Wednesday, January 28, 2015

Poetry in Landscape: Wind and Voice



 

Poetry in Landscape: Wind and Voice, a performance by Elyas Alavi
April 2012, Seedling Art Space, Adelaide.

Suleiyman’s Carpet: Wind, breath and poetry, catalogue essay by Andre Lawrence
Persian literary culture is historically rich in mythologies, epics and tales, and among the most notable characters is Suleiyman (Solomon), who harnessed great power and commanded the east-wind, which would transport him and his armies wherever he wanted to go atop a carpet. In his essays on Persian Poetry, Emerson acclaims the literary and cultural wealth inherent in the significance of poetry for Middle Eastern cultures throughout history.
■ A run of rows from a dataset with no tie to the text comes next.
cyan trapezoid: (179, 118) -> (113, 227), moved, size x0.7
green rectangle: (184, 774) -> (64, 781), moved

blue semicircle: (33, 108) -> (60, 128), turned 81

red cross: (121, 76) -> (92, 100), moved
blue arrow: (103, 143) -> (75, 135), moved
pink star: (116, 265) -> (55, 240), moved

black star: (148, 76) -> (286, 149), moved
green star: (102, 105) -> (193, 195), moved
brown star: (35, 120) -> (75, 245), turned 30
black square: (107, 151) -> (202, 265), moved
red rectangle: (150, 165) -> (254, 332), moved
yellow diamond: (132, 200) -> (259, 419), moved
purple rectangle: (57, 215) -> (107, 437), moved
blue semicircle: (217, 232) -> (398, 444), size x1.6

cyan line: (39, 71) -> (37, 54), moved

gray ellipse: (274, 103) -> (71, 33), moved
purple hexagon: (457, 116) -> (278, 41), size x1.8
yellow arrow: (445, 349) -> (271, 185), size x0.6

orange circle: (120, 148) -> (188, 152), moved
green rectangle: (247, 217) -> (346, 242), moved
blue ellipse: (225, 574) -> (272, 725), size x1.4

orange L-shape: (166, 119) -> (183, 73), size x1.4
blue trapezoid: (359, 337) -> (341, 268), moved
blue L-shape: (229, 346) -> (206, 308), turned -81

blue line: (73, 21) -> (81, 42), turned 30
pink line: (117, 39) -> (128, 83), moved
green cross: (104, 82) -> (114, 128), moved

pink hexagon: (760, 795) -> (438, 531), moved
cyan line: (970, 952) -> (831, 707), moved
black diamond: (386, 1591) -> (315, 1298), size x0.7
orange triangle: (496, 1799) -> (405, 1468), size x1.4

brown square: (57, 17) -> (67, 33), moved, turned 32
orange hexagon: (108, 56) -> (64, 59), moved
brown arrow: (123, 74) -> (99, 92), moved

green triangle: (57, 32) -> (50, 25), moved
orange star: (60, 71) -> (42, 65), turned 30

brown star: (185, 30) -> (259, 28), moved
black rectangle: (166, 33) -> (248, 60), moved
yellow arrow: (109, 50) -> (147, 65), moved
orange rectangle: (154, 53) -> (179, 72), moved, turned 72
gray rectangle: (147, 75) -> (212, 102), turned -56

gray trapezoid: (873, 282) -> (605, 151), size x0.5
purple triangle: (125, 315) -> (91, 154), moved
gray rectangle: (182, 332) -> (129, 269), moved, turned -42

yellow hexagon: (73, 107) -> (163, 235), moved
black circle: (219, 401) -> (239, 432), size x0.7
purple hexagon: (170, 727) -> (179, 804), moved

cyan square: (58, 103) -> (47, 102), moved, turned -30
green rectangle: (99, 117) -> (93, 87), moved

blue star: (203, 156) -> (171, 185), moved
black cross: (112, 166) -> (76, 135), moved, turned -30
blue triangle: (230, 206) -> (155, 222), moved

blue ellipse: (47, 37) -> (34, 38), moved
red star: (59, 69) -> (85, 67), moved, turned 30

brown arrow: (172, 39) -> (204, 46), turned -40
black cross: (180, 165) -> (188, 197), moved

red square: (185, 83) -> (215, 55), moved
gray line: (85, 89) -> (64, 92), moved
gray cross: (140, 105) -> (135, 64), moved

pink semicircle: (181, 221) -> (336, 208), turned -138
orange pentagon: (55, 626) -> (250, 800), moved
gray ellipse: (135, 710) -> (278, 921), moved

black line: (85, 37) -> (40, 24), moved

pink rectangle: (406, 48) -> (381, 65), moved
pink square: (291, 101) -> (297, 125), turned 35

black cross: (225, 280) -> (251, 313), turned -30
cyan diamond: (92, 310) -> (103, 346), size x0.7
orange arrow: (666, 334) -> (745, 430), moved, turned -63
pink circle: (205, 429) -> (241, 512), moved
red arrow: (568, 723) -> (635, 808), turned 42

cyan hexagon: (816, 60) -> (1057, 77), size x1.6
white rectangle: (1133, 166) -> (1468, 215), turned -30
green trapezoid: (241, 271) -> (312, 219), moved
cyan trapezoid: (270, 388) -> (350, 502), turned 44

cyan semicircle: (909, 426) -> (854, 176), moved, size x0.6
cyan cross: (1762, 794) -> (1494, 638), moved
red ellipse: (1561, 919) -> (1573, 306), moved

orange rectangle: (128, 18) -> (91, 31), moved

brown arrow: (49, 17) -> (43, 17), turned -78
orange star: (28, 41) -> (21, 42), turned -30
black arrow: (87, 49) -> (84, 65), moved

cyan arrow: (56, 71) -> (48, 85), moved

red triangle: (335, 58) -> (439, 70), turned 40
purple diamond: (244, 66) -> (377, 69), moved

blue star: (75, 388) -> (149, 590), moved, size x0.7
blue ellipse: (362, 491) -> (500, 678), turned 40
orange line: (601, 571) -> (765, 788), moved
This very wealth, an alternate view of the world, is seldom acknowledged within a colonial and post-colonial heritage as an intellectual and spiritual cultural and literary agent that shaped societies through its content and stories: “Poetry and flowers are the wine and spirits of the Arab” . This intoxicating attraction for verse perhaps lies in the medium’s potency as a form of deep, affective and expressive use of language. While written verse remains a pleasure for the spirit, spoken verse can also be a delight to the ears. It is breath, wind and voice loaded with rhythm, purpose and meaning, a carpet on which our dreams, memories and identity can be swept along, back to the places we once knew.
Within her recent series of intimate performances to grace Adelaide, Cecilia White, PhD candidate at the University of New South Wales, directed on one occasion a group of culturally and linguistically different people to enact a “Breathing Space”. Entitled Breathing Space: becoming foreign, the performers recited, in unison and their own rhythm, selected verses from their own, or their favourite poems in their respective mother tongues. Five languages were represented, and as the performers voices rose and fell, creating a luscious backdrop of sound, the audience, at least for those whom to no present language was known, fell under the soporific spell of the gentle waves of sound that permeated the room, transporting the listeners on a gently rocking journey towards a peaceful inner state. The purpose of the recital was to witness and enact a happening, observing what would occur as all voices in all languages spoke together. She describes breath as “key to our ability to engage with our emotions, thoughts and actions”, and intimates that the act of breathing is often unnoticed, yet “in breathing, we experience disturbance, transformation and connection “. This connection with life-giving breath, the wind that exits our lips and links us to the world immediately beyond our physical body, to others, to our communities and loved ones, places our very being as an immersed component of the broader physical world, an immersion with landscape.  
A breath, a sigh, a laugh, a scream; through voice we communicate, impart meaning and make ourselves heard. Speech, language and culture binds families, cultures and traditions, and the use of poetry in language is itself a masterful form of breath that explores the breadth and depth of human existence. Breath is wind that exemplifies the breadth of human emotion in breathing patterns and heartbeats, synchronised and mechanical, a rhythm whose intensity fluctuates with our feelings. Breath is resonance, particles of air squeezed out through vocal cords, giving birth to sound. How far does voice carry once it is harnessed by wind? Does it linger or perpetuate, existing far beyond that which we can hear? Does voice ripple through space, as movement in water, spreading ever outwards, and if so, how far would it travel? The wind erodes mountains and shapes deserts. It is a force of nature that can caress with the gentlest touch, soothing and healing, or batter down the strongest ramparts with zealous fury. As breath manifests into waves from our lips, and is mixed with the air that surrounds us, carried on currents of wind, it merges with the whole and leaves trails and imprints in the air. Voice, breath and wind shapes the world around us, and meaning inferred from sound may have its part to play in moulding our personal landscapes. In a world saturated by sound, can the quiet whisper, the loving word still be heard on the wings of the wind?